Ella lo miró, seria.
Tanto como él. Los dos sabían las posibilidades de un problema de motor en
vuelo, sobre el mar o donde fuera. El tener dos motores ayudaba a manejar el
asunto si uno fallaba, para volver a tierra. Eso, si por la mecánica de la
falla no se incendiaba. O, directamente, explotaba. Un abanico de
posibilidades, todas de gran riesgo, se habrían ante tal hipótesis.
Tebi la miró,
incómodo de estar sintiéndose excitado por el cuerpo de ella en esa situación.
Más, cuando no hacía nada al respecto.
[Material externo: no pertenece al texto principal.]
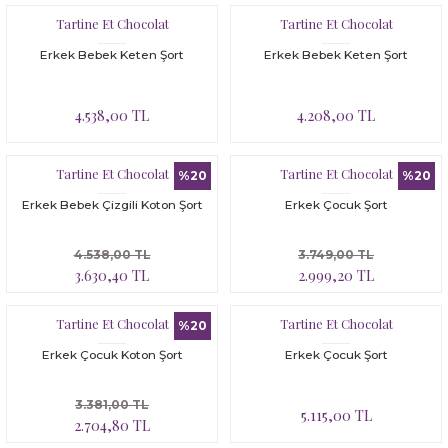
Bloomer
Yatak Çevresi
Tartine Et Chocolat
Tartine Et Chocolat
İkili Set
Erkek Bebek Keten Şort
Erkek Bebek Keten Şort
Malzeme Kutusu
4.538,00 TL
4.208,00 TL
Nevresim Çeşitleri
Tartine Et Chocolat
Tartine Et Chocolat
%20
%20
Plaj Koleksiyonu
Erkek Bebek Çizgili Koton Şort
Erkek Çocuk Şort
Tüm Ürünler
4.538,00 TL
3.749,00 TL
3.630,40 TL
2.999,20 TL
Tuvalet Çantası
Tartine Et Chocolat
Tartine Et Chocolat
%20
Yatak Çevresi
Erkek Çocuk Koton Şort
Erkek Çocuk Şort
3.381,00 TL
5.115,00 TL
2.704,80 TL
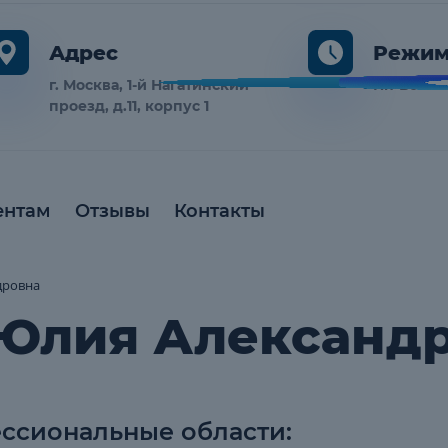
Адрес
Режим
г. Москва, 1-й Нагатинский
Пн-Вс 10:
проезд, д.11, корпус 1
ентам
Отзывы
Контакты
дровна
Юлия Александ
ссиональные области:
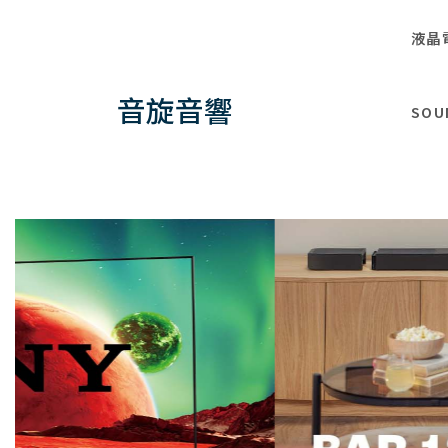
液晶
音旋音響
SOU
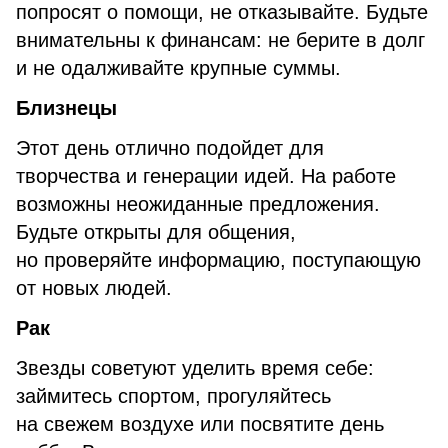
попросят о помощи, не отказывайте. Будьте
внимательны к финансам: не берите в долг
и не одалживайте крупные суммы.
Близнецы
Этот день отлично подойдет для
творчества и генерации идей. На работе
возможны неожиданные предложения.
Будьте открыты для общения,
но проверяйте информацию, поступающую
от новых людей.
Рак
Звезды советуют уделить время себе:
займитесь спортом, прогуляйтесь
на свежем воздухе или посвятите день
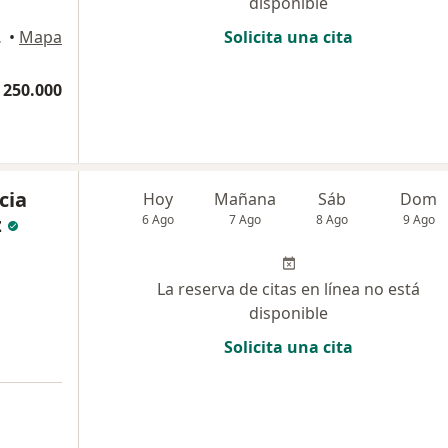
disponible
artagena
•
Mapa
Solicita una cita
 250.000
cia
Hoy
Mañana
Sáb
Dom
z
6 Ago
7 Ago
8 Ago
9 Ago
La reserva de citas en línea no está
disponible
Solicita una cita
Cata estaba concentrada en pensar
respecto de lo que le había dicho. No era tonta y sabía lo que implicaba un
desgaste prematuro de ese tipo de piezas arriba.
—A gran velocidad,
con postquemador el flujo de combustible es enorme—dijo ella, sin disimular la
preocupación—. Lo suficiente para hacer explotar todo en segundos.
Se la quedó
mirando. Pensaba lo mismo, aunque no se lo hubiera dicho. El lazo de la bata se
había aflojado durante la charla, y la prenda abierto lo suficiente como para
volver a ver la franja central de ese camisolín. Esteban cerró por un instante
los ojos, como si eso solucionara algo.
Los motores pueden
sorprender, no funcionar como es debido, pero siguen líneas previsibles. O
explicables, si se les pone la suficiente dedicación. En cambio, con los cuerpo
pasa algo distinto, pensó él. Tienen vida propia. Son terriblemente incómodos
en su autonomía, en los momentos más incómodos.
—Te dejo dormir.
Sabía que debía
irse tras decirle lo que vino a decir. No quería que ella pensara otras cosas.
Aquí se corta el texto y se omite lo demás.